From the beginning I should have insisted on monthly accounts. You must know your numbers
SOMETIMES you have to reinvent the wheel. Common advice to entrepreneurs is not to do it. But when the wheels start to fall off, this is unavoidable. Between 1997 and 2000, IT Alliance grew rapidly, providing IT support to hundreds of companies. By 2000, we employed 230 people. Then the dotcom bubble burst and all technology-related business dried up.
We had to go back to the drawing board and, in association with the Cranfield Institute of Technology in the UK, developed a new business model. This reinvented the company to provide outsourcing services to the world’s leading IT outsourcing companies. In a deliberate move, our potential customers went from thousands to a handful. Today, we employ over 500 people.
Never waste a good recession. Despite nearly taking the company under, the technology recession of 2000 was an invaluable learning experience.
So when the 2008 recession took hold on the back of the global banking crisis, we decided to use spare capacity to research new opportunities for the group. As a result, we formed a sister company Auxilion to provide implementation and support services to global firms looking to move their businesses to the cloud using the Microsoft Azure platform.
Parent companies can kill innovation. In the early history of the company, short-term revenue opportunities always seemed to take precedent over long-term goals. This is understandable, but is usually an innovation killer.
So when we decided we wanted to develop a new cloud computing-related business, which turned into Auxilion, we sepa- rated the R&D from parent company demands.
Backed by an Enterprise Ireland research grant, we (figuratively speaking of course) locked an R&D team into a basement and told their bosses they were ‘off limits’.
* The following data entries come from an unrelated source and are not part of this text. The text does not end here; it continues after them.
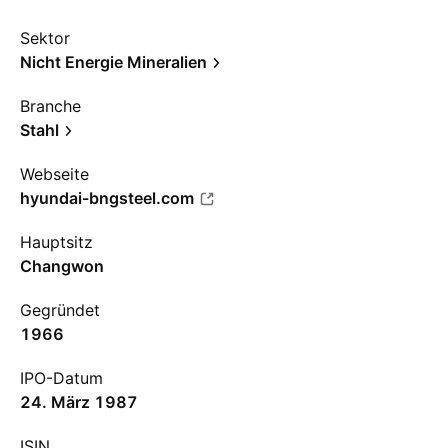
Sektor
Nicht Energie Mineralien
Branche
Stahl
Webseite
hyundai-bngsteel.com
Hauptsitz
Changwon
Gegründet
1966
IPO-Datum
24. März 1987
ISIN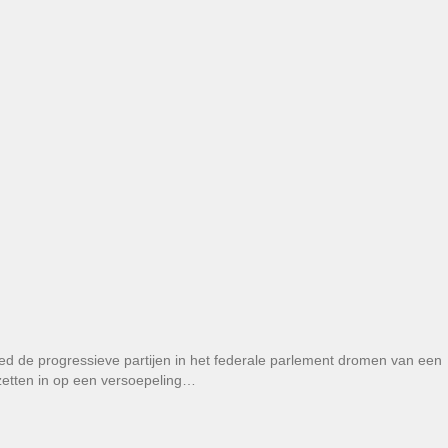
ed de progressieve partijen in het federale parlement dromen van een
 zetten in op een versoepeling…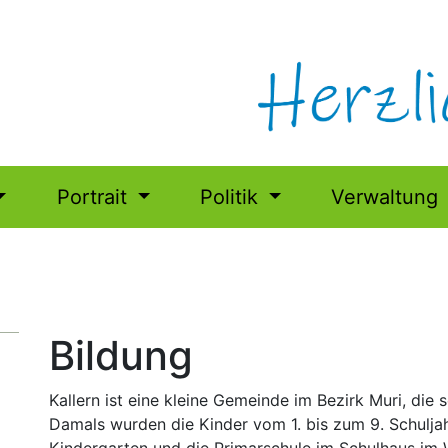
Portrait
Politik
Verwaltung
Bildung
Kallern ist eine kleine Gemeinde im Bezirk Muri, die 
Damals wurden die Kinder vom 1. bis zum 9. Schuljahr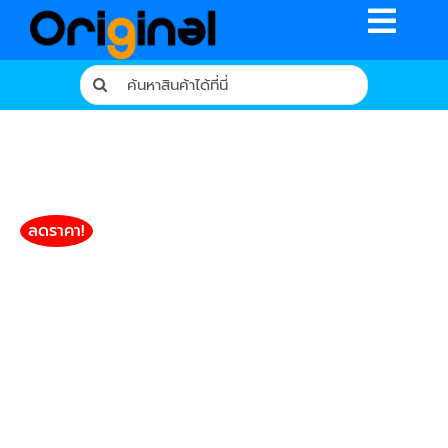
Skip
Toggle
to
content
Naviga
Search
for:
หน้าหลัก
ร้านค้า
รีวิวจากผู้ใช้จริง
ลดราคา!
บทความ
เงื่อนไขการรับประกัน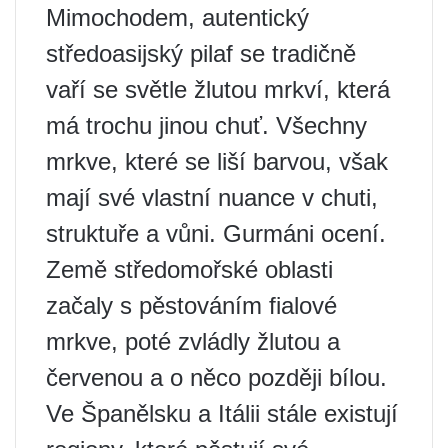
Mimochodem, autentický
středoasijský pilaf se tradičně
vaří se světle žlutou mrkví, která
má trochu jinou chuť. Všechny
mrkve, které se liší barvou, však
mají své vlastní nuance v chuti,
struktuře a vůni. Gurmáni ocení.
Země středomořské oblasti
začaly s pěstováním fialové
mrkve, poté zvládly žlutou a
červenou a o něco později bílou.
Ve Španělsku a Itálii stále existují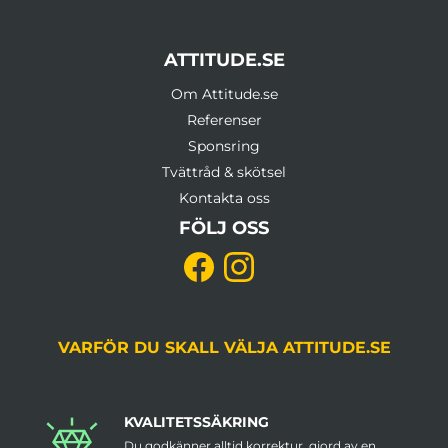
ATTITUDE.SE
Om Attitude.se
Referenser
Sponsring
Tvättråd & skötsel
Kontakta oss
FÖLJ OSS
VARFÖR DU SKALL VÄLJA ATTITUDE.SE
KVALITETSSÄKRING
Du godkänner alltid korrektur, gjord av en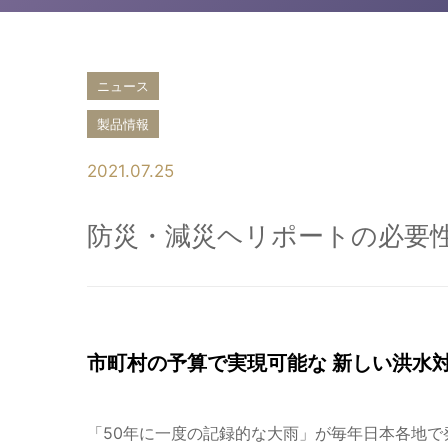
ニュース
製品情報
2021.07.25
防災・減災ヘリポートの必要
市町村の予算で実現可能な 新しい洪水
「50年に一度の記録的な大雨」が毎年日本各地で発生するよ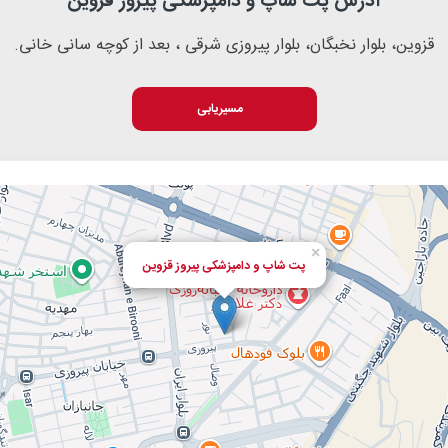
آدرس پت شاپ و دامپزشکی پیروز قزوین
قزوین، بلوار نخبگان، بلوار پیروزی شرقی ، بعد از کوچه سانی خانی.
مسیریابی
×
پت شاپ و دامپزشکی پیروز قزوین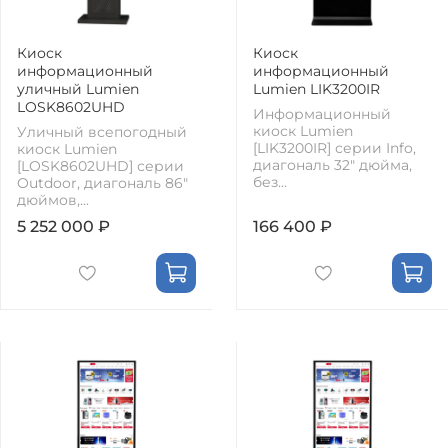
Киоск
Киоск
информационный
информационный
уличный Lumien
Lumien LIK3200IR
LOSK8602UHD
Информационный
киоск Lumien
Уличный всепогодный
[LIK3200IR] серии Info,
киоск Lumien
диагональ 32" дюйма,
[LOSK8602UHD] серии
без...
Outdoor, диагональ 86"
дюймов,...
5 252 000 ₽
166 400 ₽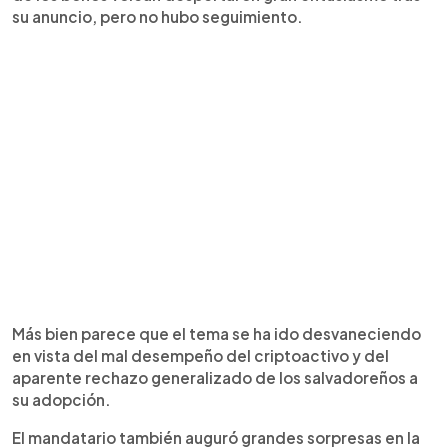
su anuncio, pero no hubo seguimiento.
Más bien parece que el tema se ha ido desvaneciendo
en vista del mal desempeño del criptoactivo y del
aparente rechazo generalizado de los salvadoreños a
su adopción.
El mandatario también auguró grandes sorpresas en la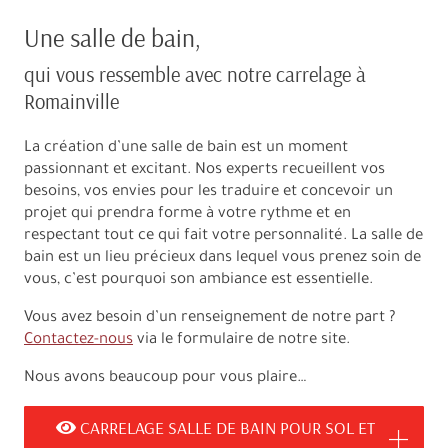
Une salle de bain,
qui vous ressemble avec notre carrelage à
Romainville
La création d’une salle de bain est un moment
passionnant et excitant. Nos experts recueillent vos
besoins, vos envies pour les traduire et concevoir un
projet qui prendra forme à votre rythme et en
respectant tout ce qui fait votre personnalité. La salle de
bain est un lieu précieux dans lequel vous prenez soin de
vous, c’est pourquoi son ambiance est essentielle.
Vous avez besoin d’un renseignement de notre part ?
Contactez-nous
via le formulaire de notre site.
Nous avons beaucoup pour vous plaire…
CARRELAGE SALLE DE BAIN POUR SOL ET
We fed pizzas to an R&D team of five techies and a marketing person, supported by a project manager to keep them on track. Six months later, they emerged blinking into the daylight with the Auxilion blueprint.
Information is king. When I began the company back in 1997 I received quarterly accounts. But as Henry Ford is reputed to have said: “History is bunk”. From the beginning I should have insisted on monthly accounts.
You must know your numbers on a monthly or even weekly basis to flag potential problems and keep on top of cash flow.